“Tap and Prove” any important facts and figures

We should be able to “Tap and Prove” any important facts and figures about ourselves — as easily as we “Tap and Pay” with a smartphone at any one of hundreds of millions of terminals globally.

More’s the point, we should aim for an all-digital experience of presenting facts and figures in-app; we could “Click to Prove” our age, our qualifications, professional licences, travel permits, health certificates or whatever — as easily as we “Click to Pay”. 

And I mean exactly as easily. With the same security, privacy and speed. With the very same gadgets.

We should be able to move verified copies of our personal data around the digital economy as safely as we move our money.

Look at the innovation in mobile credentials. With our phones now we can carry and present secure copies (tokens) of payment accounts, boarding passes and even virtual hotel room keys.
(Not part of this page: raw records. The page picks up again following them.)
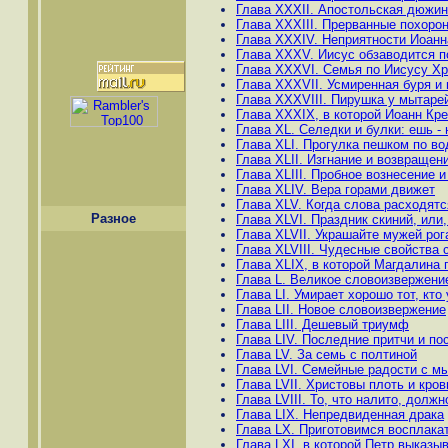
Глава XXXII. Апостольская дюжин
Глава XXXIII. Прерванные похоро
Глава XXXIV. Неприятности Иоанн
Глава XXXV. Иисус обзаводится п
Глава XXXVI. Семья по Иисусу Хр
Глава XXXVII. Усмиренная буря и
Глава XXXVIII. Пирушка у мытаре
Глава XXXIX, в которой Иоанн Кре
Глава XL. Селедки и булки: ешь - 
Глава ХLI. Прогулка пешком по в
Глава ХLII. Изгнание и возвращен
Глава XLIII. Пробное вознесение 
Глава ХLIV. Вера горами движет
Глава ХLV. Когда слова расходят
Разное
Глава ХLVI. Праздник скиний, или
Глава ХLVII. Украшайте мужей рог
Глава ХLVIII. Чудесные свойства
Глава ХLIX, в которой Магдалина
Глава L. Великое словоизвержени
Глава LI. Умирает хорошо тот, кт
Глава LII. Новое словоизвержение
Глава LIII. Дешевый триумф
Глава LIV. Последние притчи и по
Глава LV. За семь с полтиной
Глава LVI. Семейные радости с м
Глава LVII. Христовы плоть и кров
Глава LVIII. То, что налито, долж
Глава LIX. Непредвиденная драка
Глава LX. Приготовимся восплака
Глава LXI, в которой Петр выказы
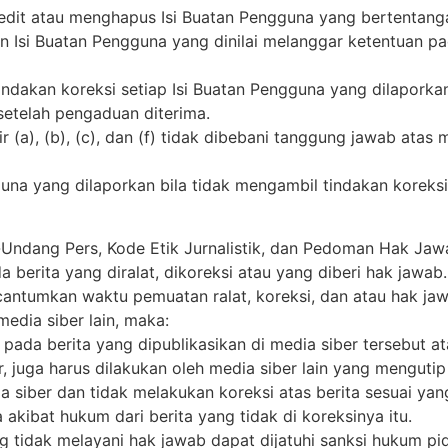
dit atau menghapus Isi Buatan Pengguna yang bertentanga
si Buatan Pengguna yang dinilai melanggar ketentuan pada
ndakan koreksi setiap Isi Buatan Pengguna yang dilaporka
setelah pengaduan diterima.
 (a), (b), (c), dan (f) tidak dibebani tanggung jawab atas
una yang dilaporkan bila tidak mengambil tindakan koreksi
Undang Pers, Kode Etik Jurnalistik, dan Pedoman Hak Jaw
a berita yang diralat, dikoreksi atau yang diberi hak jawab.
dicantumkan waktu pemuatan ralat, koreksi, dan atau hak ja
media siber lain, maka:
pada berita yang dipublikasikan di media siber tersebut at
, juga harus dilakukan oleh media siber lain yang mengutip b
 siber dan tidak melakukan koreksi atas berita sesuai yan
akibat hukum dari berita yang tidak di koreksinya itu.
 tidak melayani hak jawab dapat dijatuhi sanksi hukum pi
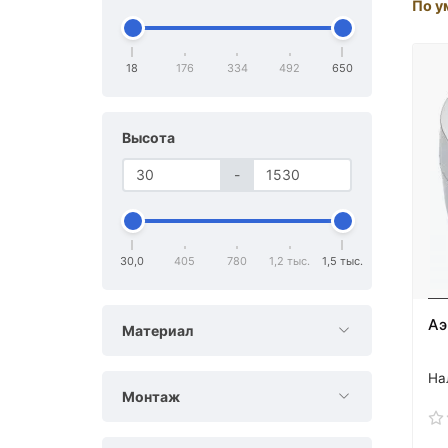
По у
18
176
334
492
650
Высота
-
30,0
405
780
1,2 тыс.
1,5 тыс.
Аэ
Материал
Монтаж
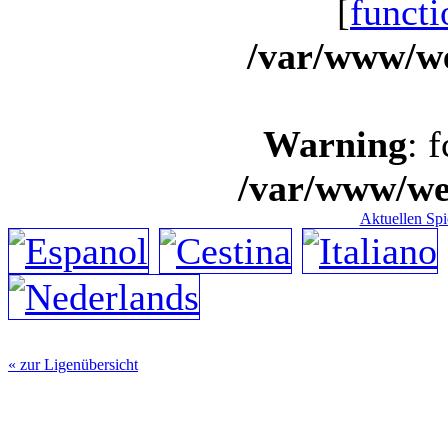
[
functi
/var/www/we
Warning
: 
/var/www/we
Aktuellen Spi
« zur Ligenübersicht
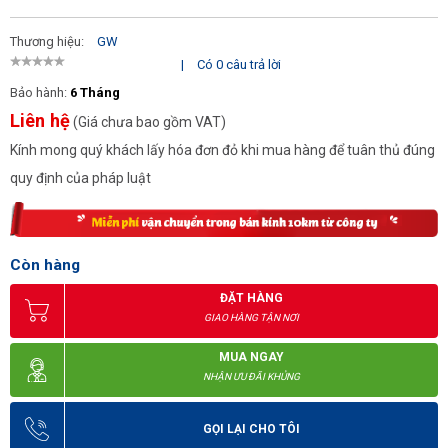
Thương hiệu:
GW
|
Có 0 câu trả lời
Bảo hành:
6 Tháng
Liên hệ
(Giá chưa bao gồm VAT)
Kính mong quý khách lấy hóa đơn đỏ khi mua hàng để tuân thủ đúng
quy định của pháp luật
Còn hàng
ĐẶT HÀNG
GIAO HÀNG TẬN NƠI
MUA NGAY
NHẬN ƯU ĐÃI KHỦNG
GỌI LẠI CHO TÔI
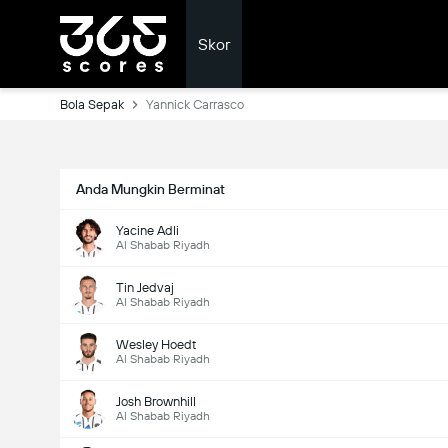
Skor
Bola Sepak
Yannick Carrasco
Anda Mungkin Berminat
Yacine Adli
Al Shabab Riyadh
Tin Jedvaj
Al Shabab Riyadh
Wesley Hoedt
Al Shabab Riyadh
Josh Brownhill
Al Shabab Riyadh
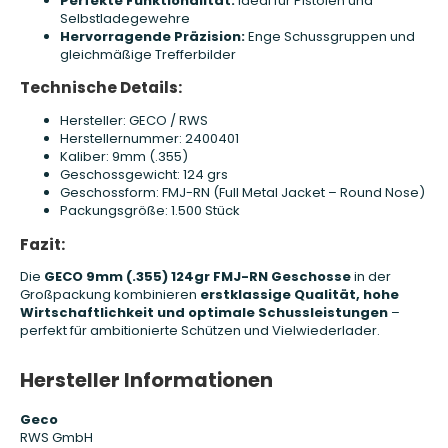
Perfekte Funktionalität:
Ideal für Pistolen und
Selbstladegewehre
Hervorragende Präzision:
Enge Schussgruppen und
gleichmäßige Trefferbilder
Technische Details:
Hersteller: GECO / RWS
Herstellernummer: 2400401
Kaliber: 9mm (.355)
Geschossgewicht: 124 grs
Geschossform: FMJ-RN (Full Metal Jacket – Round Nose)
Packungsgröße: 1.500 Stück
Fazit:
Die
GECO 9mm (.355) 124gr FMJ-RN Geschosse
in der
Großpackung kombinieren
erstklassige Qualität, hohe
Wirtschaftlichkeit und optimale Schussleistungen
–
perfekt für ambitionierte Schützen und Vielwiederlader.
Hersteller Informationen
Geco
RWS GmbH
In digital life and work, on a daily basis, we need to show things about ourselves — usually discrete pieces of official data, each with its own context. These details often come with special metadata that proves the origin of the data, the validity dates, jurisdiction, and so on. More subtly, there can be additional signals about how the data was carried, plus signature codes to prove how the data was presented.

Smart credit cards are surely the exemplary way to digitally present critical facts and figures.

The primary account number (PAN) in a smart credit card is held in a certificate signed by the issuing bank. That certificate also specifies a key pair of the customer, where the private key is held in the smartcard chip. Every time the smartcard is used for a purchase and presented in a terminal, the chip creates a fresh signature on the transaction data, which among other things serves to prove that the legitimate card holder was in control of the purchase.

This works because the signature is provably unique to the private key in the chip, the chip can only be activated by presenting the correct PIN, and the signature proves that the cardholder was in control at the time of the transaction.

Exactly the same cryptographic techniques are used inside a smartphone wallet holding virtal credit cards. Smartphone chips have a “card emulation mode” which enables them to mimic smart credit cards. In fact most smartphones can also emulate smartcard readers, which makes it possible, through a software app, for phones to act as digital payment terminals.

Credit cards have steadily evolved since the 1950s, from cardboard through magnetic stripe to chip and now smartphones and watches. Personally, I have had a credit card account with the same bank since the 1990s, and have seen this evolution first-hand.

My user experience of the very same account number has got better and better, while my customer agreement has stayed the same throughout.

We should now extend this powerful data protection infostructure from credit cards to other forms of personal data.

Consider the fact that the global credit card networks only exist in order to prove the truth of a certain piece of data, a 16-digit number, presented by customers to merchants anywhere in the world.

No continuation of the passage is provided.